Reverse engineering Nowadays, many IT infrastructures providing services already exist but for which no formalized description is available as they grew over time. Often the involved parties demand a redesign of the service implementation to obtain a cheaper or faster realization e.g., by outsourcing parts of the implementation. Hence, the goal of this modeling case is to describe an existing service.

Bid invitation In case that a customer decides to obtain a service by applying the concept of outsourcing, the demanded service must be described properly in order to create a bid invitation for providers. Applying the service model reveals the advantage of a formalized service description, preventing the customer from forgetting important details or specifying ambiguous facts.

Offering The third case a service model is needed for, is the creation of an offer. If solely the requirements of the customer side have to be taken into account, the offered service can be created from scratch in a top-down manner. Otherwise, if service creation is restricted by an existing infrastructure, a bottom-up approach has to be applied.

The intention expressed by the modeling case influences the creation of the basic service model, the selection of activities as well as the direction of the modeling process and therefore has to be considered separately.

The process consists of three workflows - one for the basic service model, one for the service view and one for the realization view. Roughly two inverse variants exist for the service view's and realization view's workflows. The modeling case determines the variant to be selected.
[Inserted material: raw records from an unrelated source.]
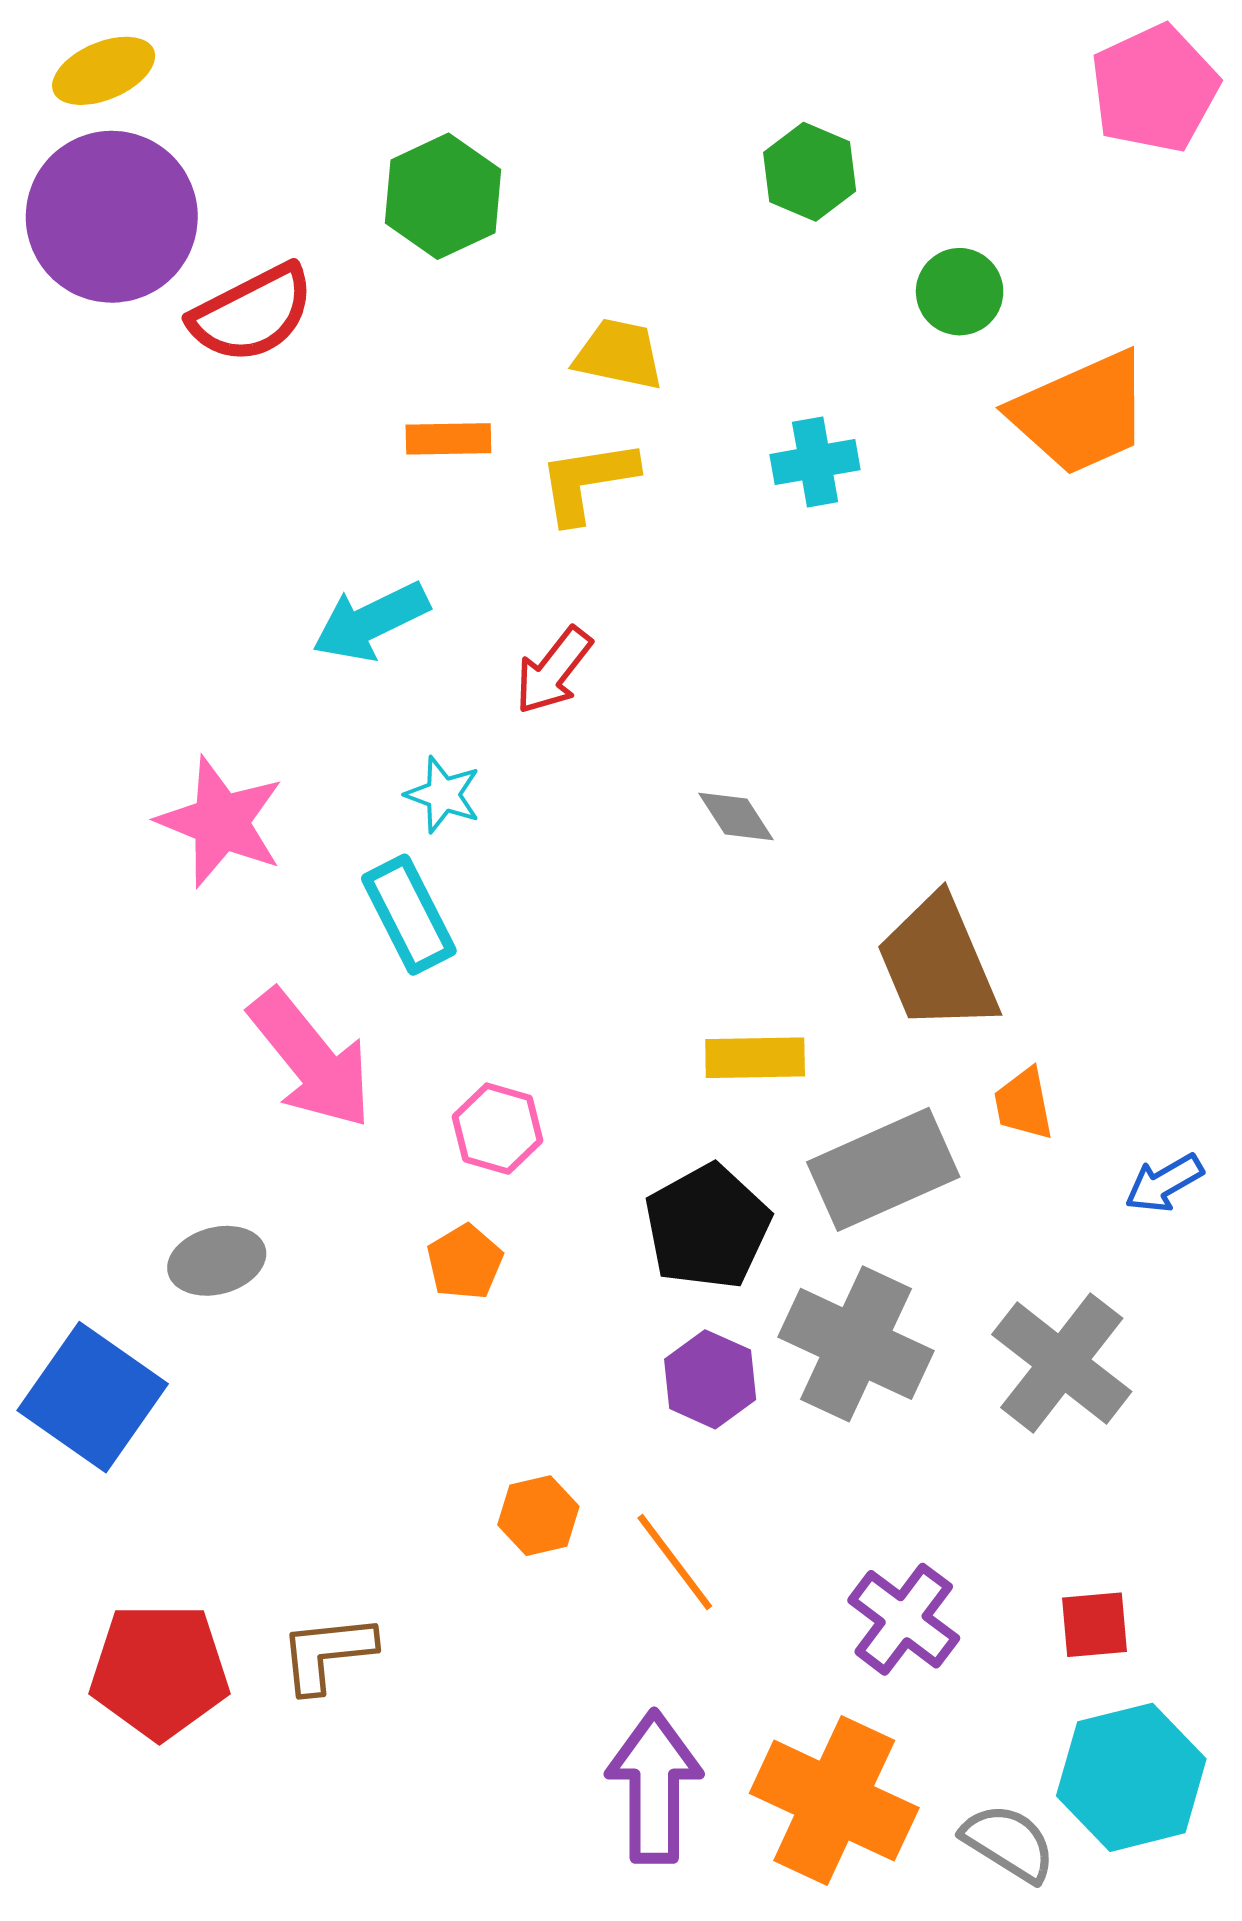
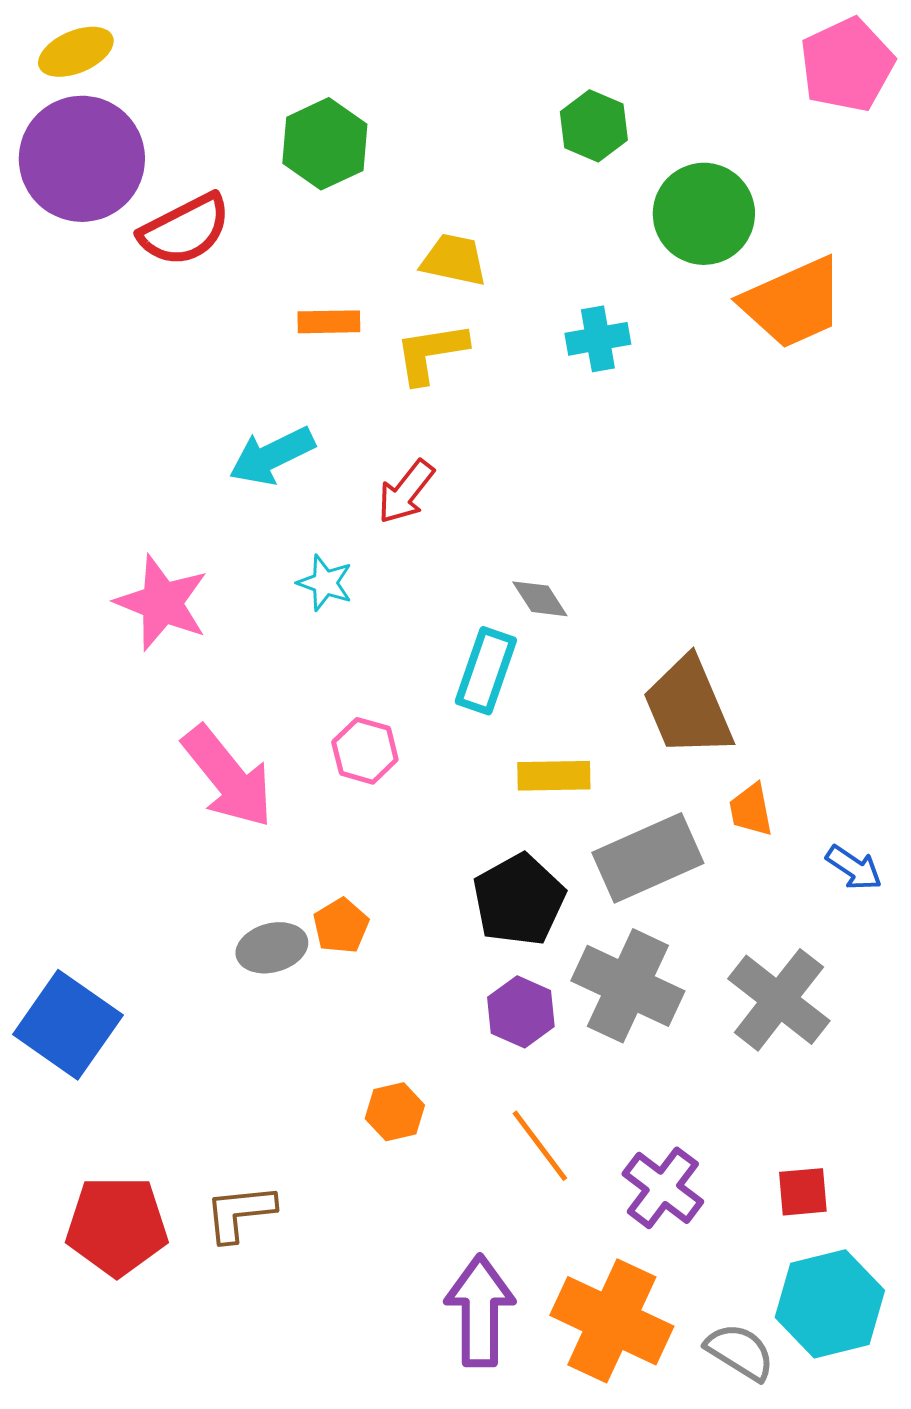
green circle: (960, 292) -> (704, 214), size x1.6
cyan rectangle: (409, 915) -> (486, 671), moved, turned 46
pink hexagon: (497, 1129) -> (365, 751), moved
blue arrow: (1164, 1183) -> (854, 868), turned -116
gray ellipse: (217, 1261) -> (272, 948), moved
orange line: (675, 1562) -> (540, 1146), moved

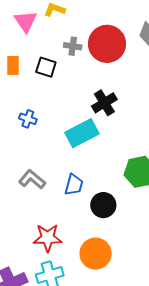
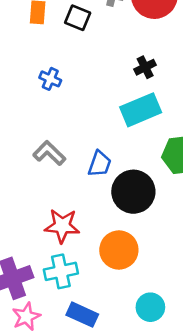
black cross: (104, 103) -> (145, 67), size x0.7
cyan rectangle: (82, 133) -> (141, 110), moved
black circle: (103, 205) -> (133, 192), size x1.4

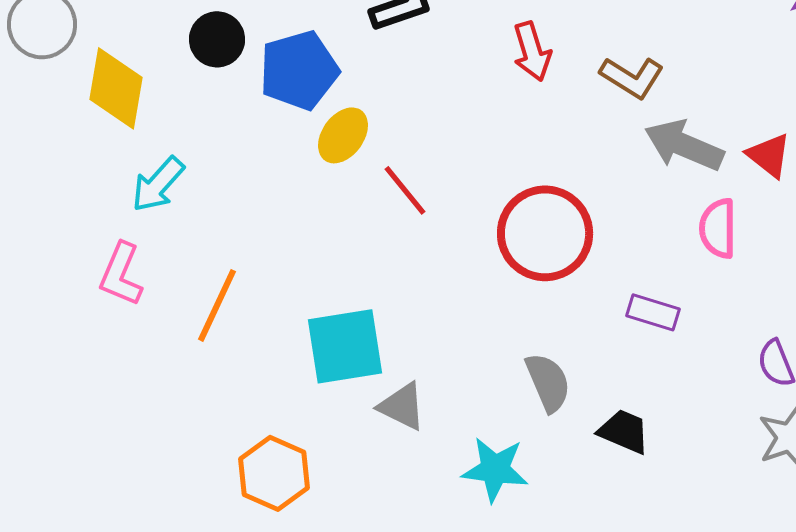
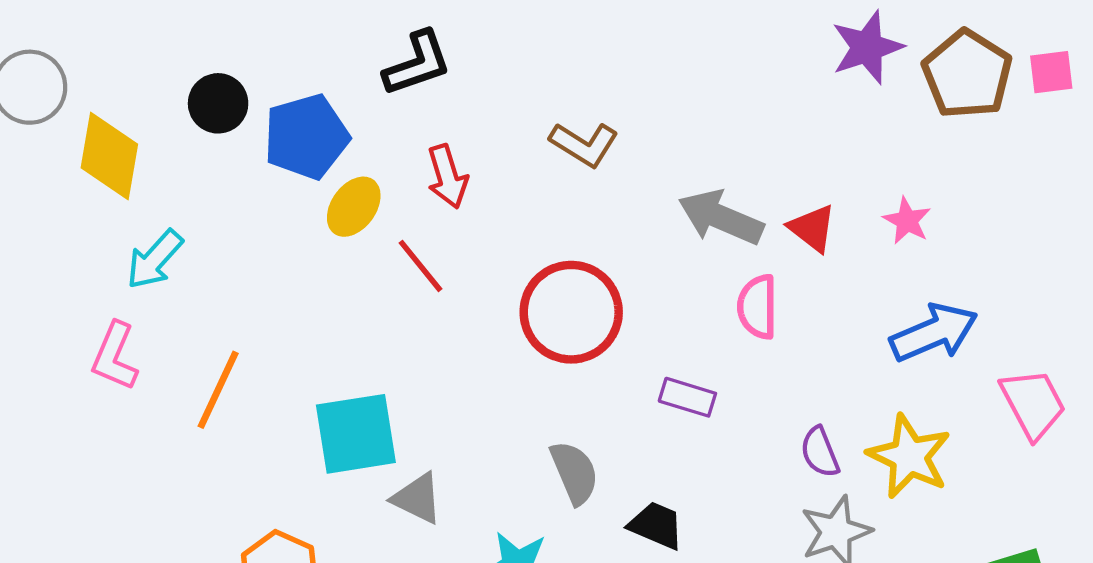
red arrow: (532, 51) -> (447, 177), moved
brown L-shape: (632, 77) -> (584, 144), moved

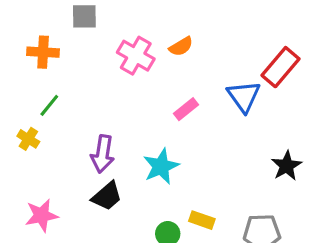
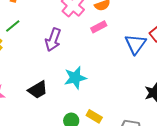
pink rectangle: (186, 109) -> (99, 27), moved
purple arrow: (103, 154) -> (53, 40), moved

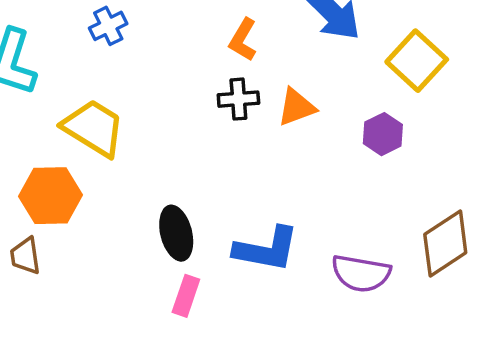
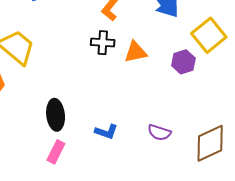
purple hexagon: (383, 134) -> (183, 62), moved
blue L-shape: (266, 249) -> (106, 132), size x0.6
purple semicircle: (361, 273) -> (159, 132), moved, size x0.7

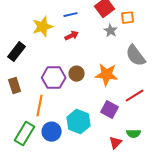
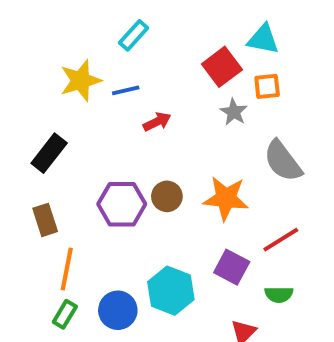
blue line: (71, 15) -> (126, 90), moved
yellow star: (43, 27) -> (81, 81), moved
orange line: (40, 106) -> (67, 269), moved
green rectangle: (25, 134) -> (65, 314), size x0.6
green semicircle: (134, 134) -> (279, 295), moved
Each workflow consists of several activities requiring input artifacts and producing output artifacts. The next section explains these three workflows.

4.1  Basic Model's Workflow

Basic
  Model's Workflow
Figure 5: Basic Model's Workflow

To create the basic service model, the roles and relevant services have to be identified. The first step is to investigate the relevant roles based on the modeling case and the transparency of the service hierarchy in respect to the customer side. It is followed by the derivation of sub-services. Finally these entities are combined to an instance of the basic service model. In the remainder of this section we are illustrating all modeling activities by using a figure that visualizes the input and output of all activities. The process for the basic service model is shown in figure 5. The workflow activities are depicted by boxes with rounded corners, while the artifacts are written in plain text. Input respectively output artifacts are associated to an activity by a directed graph.

Role Identification In the simplest case, there is a customer-provider-relationship covering just one single main service. The users are transparent to the provider, i.e. in this cases the provider does not know who actually uses the service. In consequence, the provider is not able to distinguish user and customer. Analogously, the sub-services the provider possibly needs in order to implement the main service are transparent to the customer, i.e. the customer is not aware of any sub-providers.

This simple case unfortunately does not model the real situation for all cases. E.g. the provider side must be aware of individual users if the customer demands service personalization according to user profiles or if user billing is required on behalf of the customer. Thus, the user is non-transparent to the provider side. Usually this case occurs, if the customer himself is also a provider who is just reselling a service to end-customers bundling their purchasing power.

Likewise, the sub-providers cannot always be transparent to the customer side. Particularly, if the customer side comes into contact with representatives of a sub-provider, for example while delivering parcels or repairing equipment installed on customer side.

Summarizing, a role can be transparent or non-transparent, which means that the role is either visible by the opposite side of the main service or not. The sub-service can also occur either transparent or non-transparent corresponding to the sub-provider of this service. Obviously, the roles customer and provider of the main service cannot be transparent.

The availability of this information depends on the modeling case. In case of reverse engineering the provider knows all relevant information. The transparency of users and sub-providers can be derived from the current service realization. In case of bid invitation just the main service is of interest and the customer knows if the provider must be able to address individual users. Thus, the only important transparency is known.

The last case, i.e. offering, can be mapped to one of the other two cases as follows: If a new service should be created from scratch the statements on bid invitation are valid. Non-transparent sub-providers cannot be identified at this stage of the modeling process. Their identification must be delayed until the realization is modeled. An offering developed on the basis of an existing infrastructure is equivalent to the reverse engineering case. Major parts of the realization are already known because the existing infrastructure should be reused.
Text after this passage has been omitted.